Funds lost in smart contract exploits in 2020: $215M
Funds lost in smart contract exploits in 2021: $1.3B
Funds lost in smart contract exploits in 2022: $2.7B
This is a problem, and it isn’t going away.
The current approach to smart contract security centers around code, and it’s evident in the way projects allocate their security budgets. Audits assess code. Formal verification proves code behaves correctly. Bug bounties incentivize white hats to report bugs in the code.
The focus on code is well placed, and rooted in DeFi’s desire to be “hands off”. But as 2022 losses confirm, even an obsessive focus on code quality can’t eliminate exploits. In fact, many exploits have nothing to do with your code at all - they are market driven, prey on dependencies outside your control (i.e. third party oracles), or involve compromised Web 2 components (private keys, front ends, APIs). A hands off approach just doesn’t work.
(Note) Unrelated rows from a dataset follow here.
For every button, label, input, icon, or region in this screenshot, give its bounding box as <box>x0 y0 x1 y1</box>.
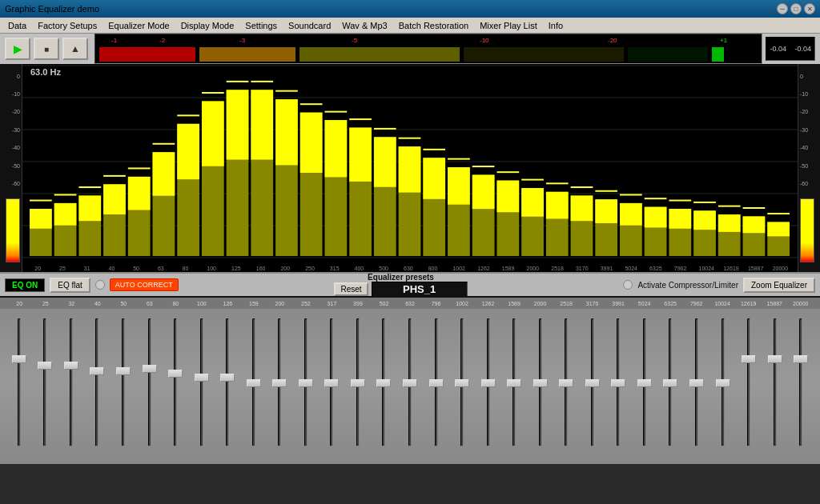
left-level: -0.04 <box>770 45 786 53</box>
menu-data[interactable]: Data <box>3 20 31 31</box>
freq-label-40: 40 <box>85 301 111 306</box>
menu-mixer-play-list[interactable]: Mixer Play List <box>475 20 542 31</box>
scale-neg50: -50 <box>12 163 20 169</box>
eq-flat-button[interactable]: EQ flat <box>50 278 90 293</box>
fader-handle-100[interactable] <box>195 374 209 382</box>
fader-handle-126[interactable] <box>220 374 235 382</box>
fader-handle-2518[interactable] <box>559 379 573 387</box>
freq-label-3170: 3170 <box>579 301 605 306</box>
fader-channel-3170 <box>580 310 605 464</box>
freq-label-252: 252 <box>293 301 320 306</box>
fader-handle-80[interactable] <box>168 370 183 378</box>
fader-channel-3991 <box>606 310 632 464</box>
freq-label-80: 80 <box>163 301 189 306</box>
fader-handle-25[interactable] <box>38 362 52 370</box>
fader-handle-1002[interactable] <box>455 379 469 387</box>
fader-channel-50 <box>111 310 136 464</box>
zoom-equalizer-button[interactable]: Zoom Equalizer <box>743 278 815 293</box>
fader-handle-12619[interactable] <box>742 355 756 363</box>
fader-handle-32[interactable] <box>64 362 78 370</box>
fader-handle-200[interactable] <box>272 379 287 387</box>
reset-button[interactable]: Reset <box>334 282 368 296</box>
compressor-radio[interactable] <box>623 280 633 290</box>
fader-handle-15887[interactable] <box>768 355 782 363</box>
fader-track-40 <box>95 318 98 446</box>
fader-handle-50[interactable] <box>116 367 131 375</box>
fader-handle-252[interactable] <box>299 379 313 387</box>
freq-label-200: 200 <box>267 301 293 306</box>
menu-settings[interactable]: Settings <box>240 20 282 31</box>
vu-meter-strip: -1 -2 -3 -5 -10 -20 +1 <box>94 34 762 64</box>
fader-handle-399[interactable] <box>351 379 365 387</box>
frequency-labels-row: 2025324050638010012615920025231739950263… <box>0 298 820 309</box>
fader-handle-40[interactable] <box>90 367 104 375</box>
maximize-button[interactable]: □ <box>790 3 802 14</box>
fader-channel-40 <box>85 310 111 464</box>
level-display: -0.04 -0.04 <box>766 37 815 61</box>
freq-label-5024: 5024 <box>631 301 657 306</box>
fader-handle-1589[interactable] <box>507 379 521 387</box>
close-button[interactable]: ✕ <box>804 3 815 14</box>
fader-track-20 <box>18 318 21 446</box>
fader-handle-63[interactable] <box>143 365 157 373</box>
preset-row: Reset PHS_1 <box>334 282 467 297</box>
play-icon: ▶ <box>14 42 22 55</box>
freq-label-1002: 1002 <box>449 301 476 306</box>
toolbar: ▶ ■ ▲ -1 -2 -3 -5 -10 -20 +1 -0.04 -0. <box>0 34 820 64</box>
svg-rect-12 <box>712 47 724 62</box>
fader-channel-252 <box>293 310 319 464</box>
menu-factory-setups[interactable]: Factory Setups <box>33 20 102 31</box>
menu-equalizer-mode[interactable]: Equalizer Mode <box>103 20 174 31</box>
fader-track-32 <box>70 318 73 446</box>
rscale-0: 0 <box>800 74 803 79</box>
menu-batch-restoration[interactable]: Batch Restoration <box>394 20 473 31</box>
fader-handle-796[interactable] <box>429 379 444 387</box>
play-button[interactable]: ▶ <box>5 38 30 60</box>
eq-fader-area: 2025324050638010012615920025231739950263… <box>0 296 820 464</box>
freq-label-502: 502 <box>371 301 397 306</box>
fader-channel-100 <box>189 310 215 464</box>
fader-handle-2000[interactable] <box>533 379 548 387</box>
fader-handle-3991[interactable] <box>611 379 625 387</box>
fader-track-50 <box>122 318 125 446</box>
rscale-neg40: -40 <box>800 145 808 150</box>
menu-display-mode[interactable]: Display Mode <box>176 20 239 31</box>
fader-handle-317[interactable] <box>324 379 339 387</box>
rscale-neg10: -10 <box>800 91 808 97</box>
freq-label-20: 20 <box>6 301 33 306</box>
fader-handle-5024[interactable] <box>637 379 652 387</box>
fader-handle-3170[interactable] <box>585 379 600 387</box>
eject-button[interactable]: ▲ <box>62 38 88 60</box>
minimize-button[interactable]: ─ <box>777 3 788 14</box>
svg-rect-7 <box>99 47 195 62</box>
menu-wav-mp3[interactable]: Wav & Mp3 <box>337 20 392 31</box>
fader-handle-10024[interactable] <box>716 379 730 387</box>
fader-handle-159[interactable] <box>247 379 261 387</box>
fader-handle-1262[interactable] <box>481 379 496 387</box>
fader-handle-20000[interactable] <box>794 355 808 363</box>
title-bar-text: Graphic Equalizer demo <box>5 4 99 14</box>
menu-soundcard[interactable]: Soundcard <box>283 20 336 31</box>
fader-handle-6325[interactable] <box>663 379 677 387</box>
fader-handle-502[interactable] <box>376 379 391 387</box>
eject-icon: ▲ <box>70 43 80 54</box>
svg-text:+1: +1 <box>720 37 728 44</box>
fader-handle-7962[interactable] <box>689 379 704 387</box>
auto-correct-radio[interactable] <box>95 280 105 290</box>
freq-label-399: 399 <box>345 301 372 306</box>
main-area: 0 -10 -20 -30 -40 -50 -60 63.0 Hz 0 -10 … <box>0 64 820 272</box>
fader-channel-80 <box>163 310 188 464</box>
stop-button[interactable]: ■ <box>34 38 59 60</box>
auto-correct-button[interactable]: AUTO CORRECT <box>110 278 179 291</box>
menu-info[interactable]: Info <box>544 20 568 31</box>
fader-handle-632[interactable] <box>403 379 417 387</box>
fader-track-6325 <box>669 318 672 446</box>
fader-channel-200 <box>267 310 292 464</box>
fader-channel-10024 <box>710 310 736 464</box>
eq-on-button[interactable]: EQ ON <box>5 278 45 292</box>
fader-channel-1002 <box>449 310 475 464</box>
left-vu-bar <box>6 198 20 262</box>
fader-handle-20[interactable] <box>12 355 26 363</box>
freq-label-32: 32 <box>58 301 85 306</box>
activate-label: Activate Compressor/Limiter <box>637 281 738 290</box>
If Web 3 wants to prevent exploits, it needs a comprehensive security approach that prioritizes threat detection and prevention. You need to be able to identify malicious activity in real-time, and respond swiftly. You need to be hands on.
A year ago, no one was doing real-time threat detection (except a few auditors doing it internally). This was due in part to project teams not having full-time security people on staff. It wasn’t anyone’s job. If someone did want to do it though, a lack of detection tools made it difficult. You basically had to build your own threat detection system from scratch.
Today with the help of Forta, real-time threat detection solutions are available and more teams are actively monitoring. Detection precision and recall is increasing, and machine learning is having a big impact. But detection is only half the battle. To prevent an exploit, good detection tools must be accompanied by good prevention mechanisms. This is where the collective “we” fall short.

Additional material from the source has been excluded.